Not once did kicker Alex Henery make a clutch kick during the 2011 NFL season.
He never appeared in the headlines for anything positive. The only time you heard his name was when he missed two field goals, both in the 30-yard range, to cost the Eagles a victory against the San Francisco 49ers that, when looking back, could have gotten the team the NFC East division title.
But all Alex Henery did for the team’s final 12 games was make every single kick that he attempted. That would be 16 field goals, which puts him one field goal away from tying David Akers’ franchise record of 17 consecutive field goals made, achieved in both 2001 and 2009.
He also broke the NFL single-season record for field goal percentage by a rookie. Cowboys kicker Dan Bailey held that record but he missed a costly 51-yard kick before halftime in the Cowboys’ eventual 31-14 loss to the New York Giants in the season finale. That missed kick gave Henery the record for rookies.
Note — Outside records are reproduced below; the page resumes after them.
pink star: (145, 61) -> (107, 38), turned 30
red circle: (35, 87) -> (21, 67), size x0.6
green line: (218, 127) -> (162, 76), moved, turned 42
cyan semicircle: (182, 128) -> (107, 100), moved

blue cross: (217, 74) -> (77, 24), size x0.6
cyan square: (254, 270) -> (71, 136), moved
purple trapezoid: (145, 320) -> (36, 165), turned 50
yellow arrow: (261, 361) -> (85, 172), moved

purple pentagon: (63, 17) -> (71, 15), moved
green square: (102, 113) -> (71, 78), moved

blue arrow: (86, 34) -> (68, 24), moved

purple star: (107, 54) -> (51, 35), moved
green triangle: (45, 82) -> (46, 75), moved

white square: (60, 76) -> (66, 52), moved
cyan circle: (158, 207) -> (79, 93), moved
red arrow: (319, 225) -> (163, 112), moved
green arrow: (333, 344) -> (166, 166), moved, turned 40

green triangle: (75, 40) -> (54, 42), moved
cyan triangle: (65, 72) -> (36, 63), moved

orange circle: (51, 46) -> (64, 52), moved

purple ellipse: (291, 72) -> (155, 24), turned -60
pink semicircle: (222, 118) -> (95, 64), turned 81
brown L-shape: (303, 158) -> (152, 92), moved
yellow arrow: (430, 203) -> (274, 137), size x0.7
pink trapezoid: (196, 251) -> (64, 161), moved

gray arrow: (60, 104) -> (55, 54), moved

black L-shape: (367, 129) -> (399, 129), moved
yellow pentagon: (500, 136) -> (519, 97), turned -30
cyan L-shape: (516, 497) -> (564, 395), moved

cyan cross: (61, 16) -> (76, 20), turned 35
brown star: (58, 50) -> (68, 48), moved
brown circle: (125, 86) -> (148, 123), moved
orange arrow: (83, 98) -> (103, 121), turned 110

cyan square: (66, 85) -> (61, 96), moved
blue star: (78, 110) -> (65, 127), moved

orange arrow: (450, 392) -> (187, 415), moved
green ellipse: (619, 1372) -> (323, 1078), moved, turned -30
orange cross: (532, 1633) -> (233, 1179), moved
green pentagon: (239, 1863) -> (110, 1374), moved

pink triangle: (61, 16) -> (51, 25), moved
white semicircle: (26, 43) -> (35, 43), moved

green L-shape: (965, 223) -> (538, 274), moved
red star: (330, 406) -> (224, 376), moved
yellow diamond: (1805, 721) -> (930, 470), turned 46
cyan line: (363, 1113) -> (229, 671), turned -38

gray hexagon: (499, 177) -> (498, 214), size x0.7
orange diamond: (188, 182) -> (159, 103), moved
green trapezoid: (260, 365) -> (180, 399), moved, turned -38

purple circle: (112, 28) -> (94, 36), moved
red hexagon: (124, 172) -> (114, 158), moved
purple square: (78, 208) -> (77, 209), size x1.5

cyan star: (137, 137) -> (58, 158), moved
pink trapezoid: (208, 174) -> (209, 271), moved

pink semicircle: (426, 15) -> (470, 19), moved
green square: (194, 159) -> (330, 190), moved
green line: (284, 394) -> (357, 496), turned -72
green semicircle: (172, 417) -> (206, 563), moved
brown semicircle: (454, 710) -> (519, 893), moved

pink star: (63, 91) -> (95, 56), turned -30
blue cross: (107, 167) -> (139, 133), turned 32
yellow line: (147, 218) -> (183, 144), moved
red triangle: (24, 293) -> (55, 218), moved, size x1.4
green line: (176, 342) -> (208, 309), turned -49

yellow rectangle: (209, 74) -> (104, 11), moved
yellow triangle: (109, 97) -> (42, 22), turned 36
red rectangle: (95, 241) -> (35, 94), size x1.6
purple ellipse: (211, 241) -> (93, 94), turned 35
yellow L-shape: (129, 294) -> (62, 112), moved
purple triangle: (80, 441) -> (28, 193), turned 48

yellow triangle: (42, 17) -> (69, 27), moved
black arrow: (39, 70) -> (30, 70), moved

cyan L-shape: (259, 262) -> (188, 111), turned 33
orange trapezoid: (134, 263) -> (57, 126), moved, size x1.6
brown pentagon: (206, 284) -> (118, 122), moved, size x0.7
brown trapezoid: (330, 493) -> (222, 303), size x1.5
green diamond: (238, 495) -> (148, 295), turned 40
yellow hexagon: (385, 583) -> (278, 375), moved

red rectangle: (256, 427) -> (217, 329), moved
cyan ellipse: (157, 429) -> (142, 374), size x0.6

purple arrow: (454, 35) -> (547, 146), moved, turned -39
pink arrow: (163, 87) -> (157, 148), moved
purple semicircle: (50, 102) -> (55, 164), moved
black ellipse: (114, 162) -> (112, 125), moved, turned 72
He made 24 of his 27 field goals. The San Francisco misses were well-documented. The other miss was a 63-yard field goal attempt right before halftime of the Atlanta Falcons game, which was the second game of the season. Henery’s kick was about 10 to 15 yards short.
His 88.9 percentage also breaks Akers’ team record of 88.2 percent, set in 2002, when he connected on 30 of 34 field goals.
And no one has mentioned it, but Henery’s kickoff distance improved dramatically throughout the season.
So, despite all the criticism he received for missing the kicks against San Francisco, and all the extra pressure he felt replacing a legend, Henery set two records (franchise single-season field goal percentage, rookie field goal percentage), and will likely set a third in 2012 (franchise consecutive field goals made).
Can you see now why the Eagles felt it was necessary to draft Henery, the most accurate kicker in NCAA history, in the fourth round and let David Akers walk?